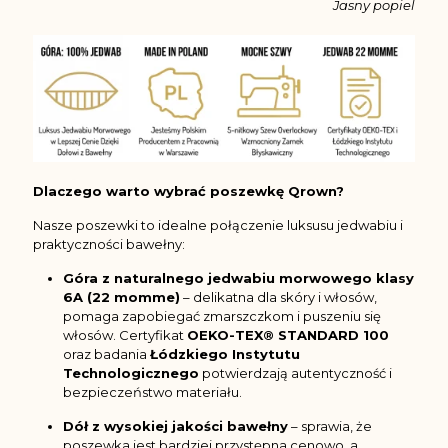
Jasny popiel
Dlaczego warto wybrać poszewkę Qrown?
Nasze poszewki to idealne połączenie luksusu jedwabiu i
praktyczności bawełny:
Góra z naturalnego jedwabiu morwowego klasy
6A (22 momme)
– delikatna dla skóry i włosów,
pomaga zapobiegać zmarszczkom i puszeniu się
włosów. Certyfikat
OEKO-TEX® STANDARD 100
oraz badania
Łódzkiego Instytutu
Technologicznego
potwierdzają autentyczność i
bezpieczeństwo materiału.
Dół z wysokiej jakości bawełny
– sprawia, że
poszewka jest bardziej przystępna cenowo, a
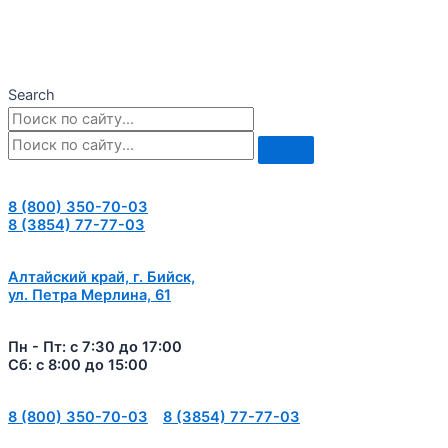
Search
8 (800) 350-70-03
8 (3854) 77-77-03
Алтайский край, г. Бийск,
ул. Петра Мерлина, 61
Пн - Пт: с 7:30 до 17:00
Сб: с 8:00 до 15:00
8 (800) 350-70-03
8 (3854) 77-77-03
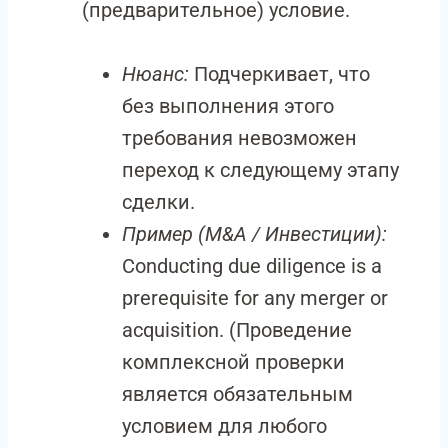
(предварительное) условие.
Нюанс:
Подчеркивает, что
без выполнения этого
требования невозможен
переход к следующему этапу
сделки.
Пример (M&A / Инвестиции):
Conducting due diligence is a
prerequisite for any merger or
acquisition. (Проведение
комплексной проверки
является обязательным
условием для любого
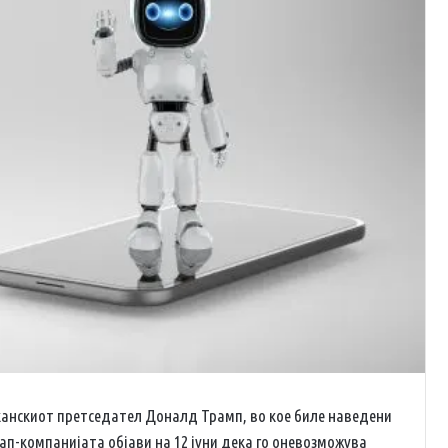
анскиот претседател Доналд Трамп, во кое биле наведени
ап-компанијата објави на 12 јуни дека го оневозможува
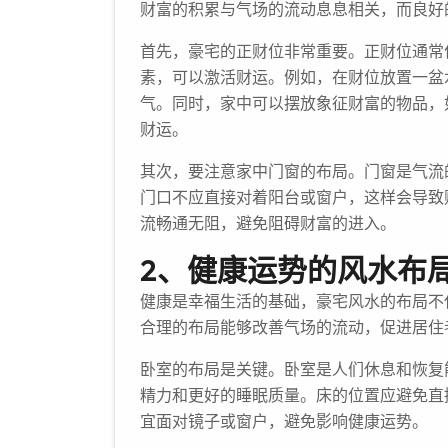
财富的积累与气场的流动息息相关，而良好
首先，豪宅的正财位非常重要。正财位通常
素，可以激活财运。例如，在财位放置一盆
气。同时，家中可以摆放象征财富的物品，
财运。
其次，要注意家中门窗的布局。门窗是气流
门口不应直接对着阳台或窗户，这样会导致
流畅通无阻，避免阻碍财富的进入。
2、健康运势的风水布
健康是幸福生活的基础，豪宅风水的布局不
合理的布局能够改善气场的流动，促进居住
卧室的布局是关键。卧室是人们休息和恢复
精力和更好的睡眠质量。床的位置应避免直
宜面对镜子或窗户，避免影响健康运势。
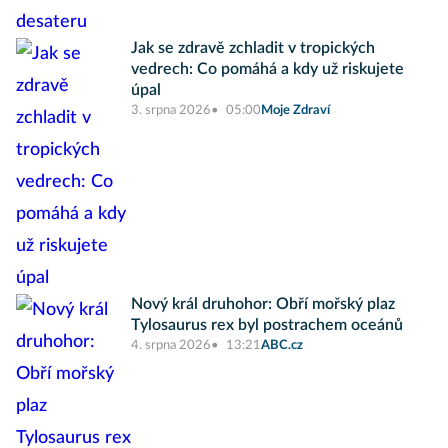
Jak se zdravě zchladit v tropických
vedrech: Co pomáhá a kdy už riskujete
úpal
3. srpna 2026
05:00
Moje Zdraví
Nový král druhohor: Obří mořský plaz
Tylosaurus rex byl postrachem oceánů
4. srpna 2026
13:21
ABC.cz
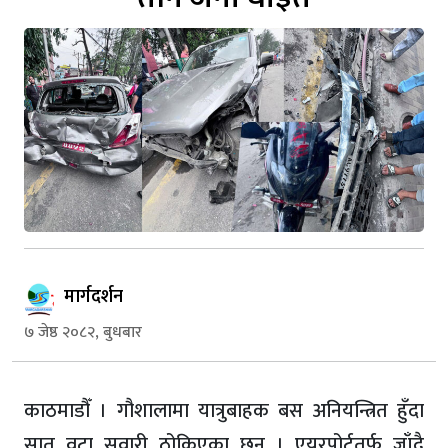
मार्गदर्शन
७ जेष्ठ २०८२, बुधबार
काठमाडौँ । गौशालामा यात्रुबाहक बस अनियन्त्रित हुँदा
सात वटा सवारी ठोकिएका छन् । एयरपोर्टतर्फ जाँदै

* What this task involves
Each line from the start of the entries above through the line with "ул. Петра Мерлина, 61" should be duplicated exactly, leaving out the pictures.

* Reply to the exercise
Jasny popiel
Dlaczego warto wybrać poszewkę Qrown?
Nasze poszewki to idealne połączenie luksusu jedwabiu i
praktyczności bawełny:
Góra z naturalnego jedwabiu morwowego klasy
6A (22 momme)
– delikatna dla skóry i włosów,
pomaga zapobiegać zmarszczkom i puszeniu się
włosów. Certyfikat
OEKO-TEX® STANDARD 100
oraz badania
Łódzkiego Instytutu
Technologicznego
potwierdzają autentyczność i
bezpieczeństwo materiału.
Dół z wysokiej jakości bawełny
– sprawia, że
poszewka jest bardziej przystępna cenowo, a
Search
8 (800) 350-70-03
8 (3854) 77-77-03
Алтайский край, г. Бийск,
ул. Петра Мерлина, 61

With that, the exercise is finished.